◆ PROBLEM TO SOLVE: Starting at the first line of the material below, retype each line exactly until you reach the line with "Az elemzésben kifejtették: a", which is also included; pictures stay out.

--- INFORMATION SUPPLIED Enclosed Below ---

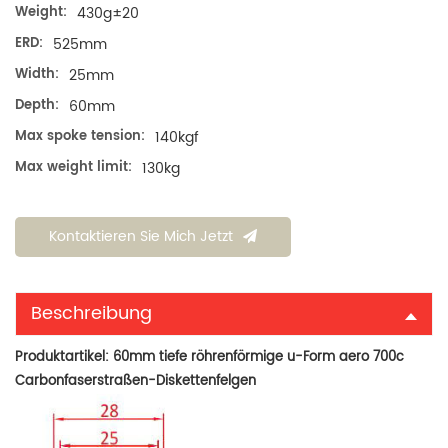
Weight:
430g±20
ERD:
525mm
Width:
25mm
Depth:
60mm
Max spoke tension:
140kgf
Max weight limit:
130kg
Kontaktieren Sie Mich Jetzt
Beschreibung
Produktartikel:
60mm tiefe röhrenförmige u-Form aero 700c
Carbonfaserstraßen-Diskettenfelgen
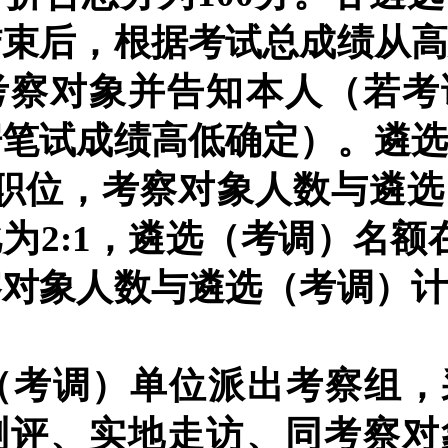
结束后，根据考试总成绩从
考察对象并告知本人（若考
据笔试成绩高低确定）。遴
的职位，考察对象人数与遴
为2:1，遴选
（考调）
名额
察对象人数与遴选（考调）
（考调）单位派出考察组，
测评、实地走访、同考察对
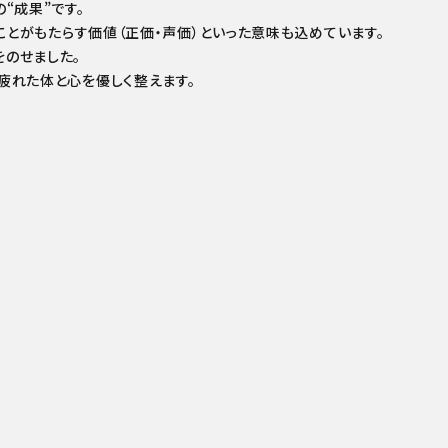
“成果”です。
ことがもたらす価値（正価・声価）といった意味も込めています。
をのせました。
疲れた体と心を優しく整えます。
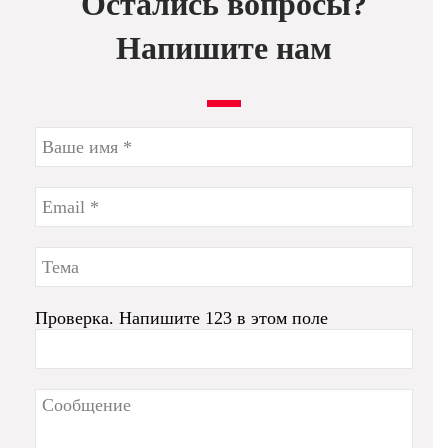
Остались вопросы?
Напишите нам
Проверка. Напишите 123 в этом поле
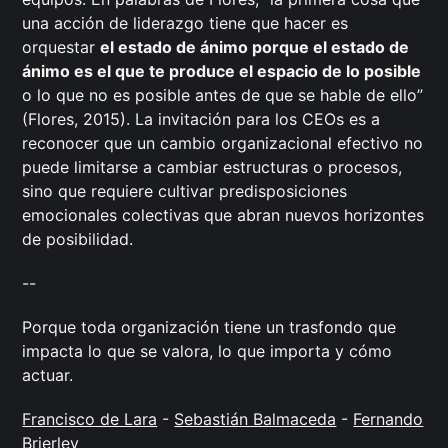
una acción de liderazgo tiene que hacer es
orquestar
el estado de ánimo porque el estado de
ánimo es el que te produce el espacio de lo posible
o lo que no es posible antes de que se hable de ello”
(Flores, 2015). La invitación para los CEOs es a
reconocer que un cambio organizacional efectivo no
puede limitarse a cambiar estructuras o procesos,
sino que requiere cultivar predisposiciones
emocionales colectivas que abran nuevos horizontes
de posibilidad.
--
Porque toda organización tiene un trasfondo que
impacta lo que se valora, lo que importa y cómo
actuar.
Francisco de Lara
-
Sebastián Balmaceda
-
Fernando
Brierley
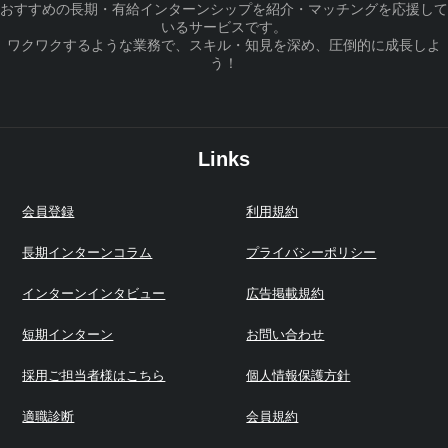
おすすめの長期・有給インターンシップを紹介・マッチングを応援して
いるサービスです。
ワクワクするような業務で、スキル・知見を深め、圧倒的に成長しよ
う！
Links
会員登録
利用規約
長期インターンコラム
プライバシーポリシー
インターンインタビュー
広告掲載規約
短期インターン
お問い合わせ
採用ご担当者様はこちら
個人情報保護方針
適職診断
会員規約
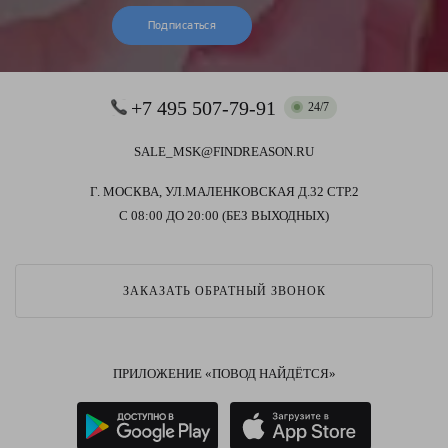
Подписаться
+7 495 507-79-91
24/7
SALE_MSK@FINDREASON.RU
Г. МОСКВА, УЛ.МАЛЕНКОВСКАЯ Д.32 СТР.2
С 08:00 ДО 20:00 (БЕЗ ВЫХОДНЫХ)
ЗАКАЗАТЬ ОБРАТНЫЙ ЗВОНОК
ПРИЛОЖЕНИЕ «ПОВОД НАЙДЁТСЯ»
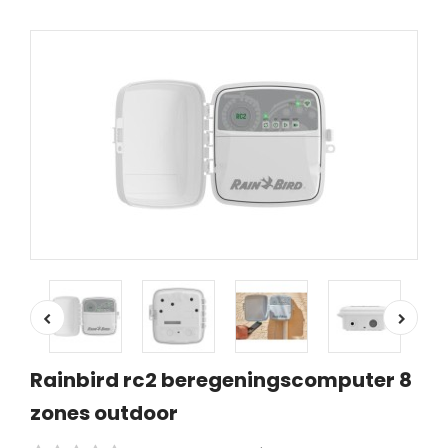
Rainbird rc2 beregeningscomputer 8
zones outdoor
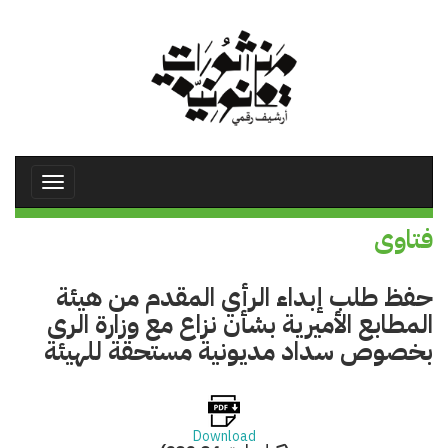
تجاوز
إلى
المحتوى
الرئيسي
Toggle
avigation
فتاوى
حفظ طلب إبداء الرأي المقدم من هيئة
المطابع الأميرية بشأن نزاع مع وزارة الرى
بخصوص سداد مديونية مستحقة للهيئة
Download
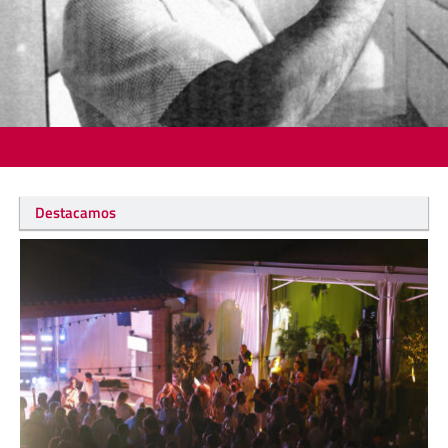
Destacamos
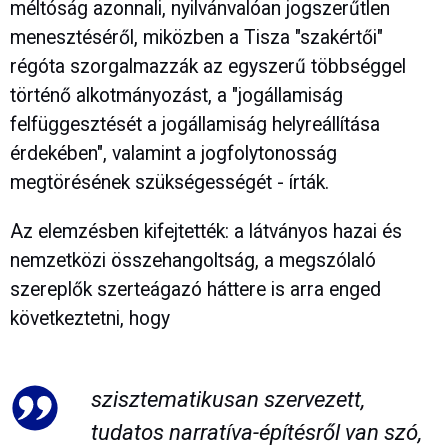
méltóság azonnali, nyilvánvalóan jogszerűtlen
menesztéséről, miközben a Tisza "szakértői"
régóta szorgalmazzák az egyszerű többséggel
történő alkotmányozást, a "jogállamiság
felfüggesztését a jogállamiság helyreállítása
érdekében", valamint a jogfolytonosság
megtörésének szükségességét - írták.
Az elemzésben kifejtették: a látványos hazai és
nemzetközi összehangoltság, a megszólaló
szereplők szerteágazó háttere is arra enged
következtetni, hogy
szisztematikusan szervezett,
tudatos narratíva-építésről van szó,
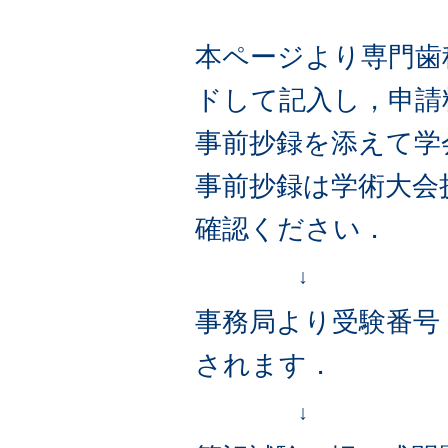
本ページより専門歯
ドして記入し，申請
事前抄録を添えて学
事前抄録は学術大会
確認ください．
↓
事務局より受験番号
されます．
↓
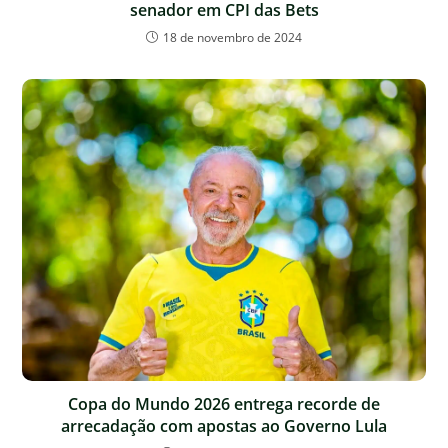
senador em CPI das Bets
18 de novembro de 2024
Copa do Mundo 2026 entrega recorde de
arrecadação com apostas ao Governo Lula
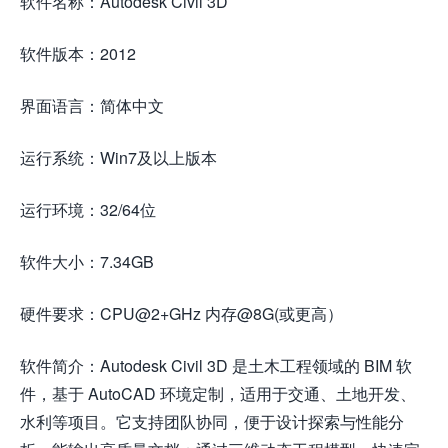
软件名称：Autodesk Civil 3D
软件版本：2012
界面语言：简体中文
运行系统：Win7及以上版本
运行环境：32/64位
软件大小：7.34GB
硬件要求：CPU@2+GHz 内存@8G(或更高）
软件简介：Autodesk Civil 3D 是土木工程领域的 BIM 软
件，基于 AutoCAD 环境定制，适用于交通、土地开发、
水利等项目。它支持团队协同，便于设计探索与性能分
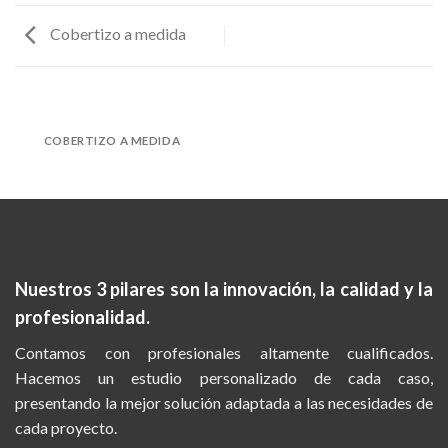
Cobertizo a medida
COBERTIZO A MEDIDA
Nuestros 3 pilares son la
innovación, la calidad y la
profesionalidad.
Contamos con profesionales altamente cualificados.
Hacemos un estudio personalizado de cada caso,
presentando la mejor solución adaptada a las necesidades de
cada proyecto.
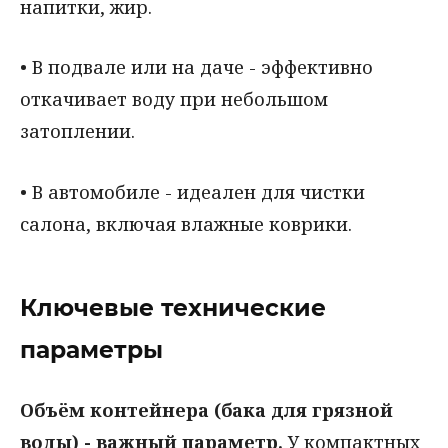
напитки, жир.
• В подвале или на даче - эффективно
откачивает воду при небольшом
затоплении.
• В автомобиле - идеален для чистки
салона, включая влажные коврики.
Ключевые технические
параметры
Объём контейнера (бака для грязной
воды) - важный параметр.
У компактных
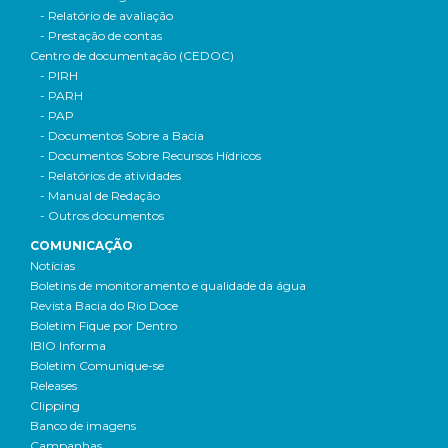
- Relatório de avaliação
- Prestação de contas
Centro de documentação (CEDOC)
- PIRH
- PARH
- PAP
- Documentos Sobre a Bacia
- Documentos Sobre Recursos Hídricos
- Relatórios de atividades
- Manual de Redação
- Outros documentos
COMUNICAÇÃO
Notícias
Boletins de monitoramento e qualidade da água
Revista Bacia do Rio Doce
Boletim Fique por Dentro
IBIO Informa
Boletim Comunique-se
Releases
Clipping
Banco de imagens
Campanhas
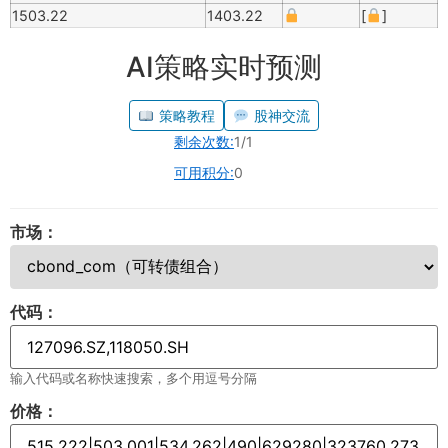
1503.22
1403.22
[
]
AI策略实时预测
策略教程
股神交流
剩余次数:
1/1
可用积分:
0
市场：
代码：
输入代码或名称快速搜索，多个用逗号分隔
价格：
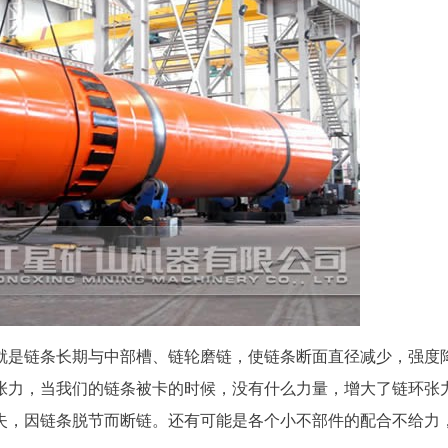
就是链条长期与中部槽、链轮磨链，使链条断面直径减少，强度
张力，当我们的链条被卡的时候，没有什么力量，增大了链环张
失，因链条脱节而断链。还有可能是各个小不部件的配合不给力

--- End of Enclosed INFORMATION SUPPLIED ---

◆ THE COMPLETED TASK:
Weight:
430g±20
ERD:
525mm
Width:
25mm
Depth:
60mm
Max spoke tension:
140kgf
Max weight limit:
130kg
Kontaktieren Sie Mich Jetzt
Beschreibung
Produktartikel:
60mm tiefe röhrenförmige u-Form aero 700c
Carbonfaserstraßen-Diskettenfelgen
结束后，根据考试总成绩从
考察对象并告知本人（若考
据笔试成绩高低确定）。遴
的职位，考察对象人数与遴
为2:1，遴选
（考调）
名额
察对象人数与遴选（考调）
（考调）单位派出考察组，
测评、实地走访、同考察对
“成果”です。
ことがもたらす価値（正価・声価）といった意味も込めています。
をのせました。
疲れた体と心を優しく整えます。
Остались вопросы?
Напишите нам
Проверка. Напишите 123 в этом поле
una acción de liderazgo tiene que hacer es
orquestar
el estado de ánimo porque el estado de
ánimo es el que te produce el espacio de lo posible
o lo que no es posible antes de que se hable de ello”
(Flores, 2015). La invitación para los CEOs es a
reconocer que un cambio organizacional efectivo no
puede limitarse a cambiar estructuras o procesos,
sino que requiere cultivar predisposiciones
emocionales colectivas que abran nuevos horizontes
de posibilidad.
--
Porque toda organización tiene un trasfondo que
impacta lo que se valora, lo que importa y cómo
actuar.
Francisco de Lara
-
Sebastián Balmaceda
-
Fernando
Brierley
おすすめの長期・有給インターンシップを紹介・マッチングを応援して
いるサービスです。
ワクワクするような業務で、スキル・知見を深め、圧倒的に成長しよ
う！
Links
会員登録
利用規約
長期インターンコラム
プライバシーポリシー
インターンインタビュー
広告掲載規約
短期インターン
お問い合わせ
採用ご担当者様はこちら
個人情報保護方針
適職診断
会員規約
Подписаться
+7 495 507-79-91
24/7
SALE_MSK@FINDREASON.RU
Г. МОСКВА, УЛ.МАЛЕНКОВСКАЯ Д.32 СТР.2
С 08:00 ДО 20:00 (БЕЗ ВЫХОДНЫХ)
ЗАКАЗАТЬ ОБРАТНЫЙ ЗВОНОК
ПРИЛОЖЕНИЕ «ПОВОД НАЙДЁТСЯ»
Rainbird rc2 beregeningscomputer 8
zones outdoor
تجاوز
إلى
المحتوى
الرئيسي
Toggle
avigation
فتاوى
حفظ طلب إبداء الرأي المقدم من هيئة
المطابع الأميرية بشأن نزاع مع وزارة الرى
بخصوص سداد مديونية مستحقة للهيئة
Download
Destacamos
méltóság azonnali, nyilvánvalóan jogszerűtlen
menesztéséről, miközben a Tisza "szakértői"
régóta szorgalmazzák az egyszerű többséggel
történő alkotmányozást, a "jogállamiság
felfüggesztését a jogállamiság helyreállítása
érdekében", valamint a jogfolytonosság
megtörésének szükségességét - írták.
Az elemzésben kifejtették: a látványos hazai és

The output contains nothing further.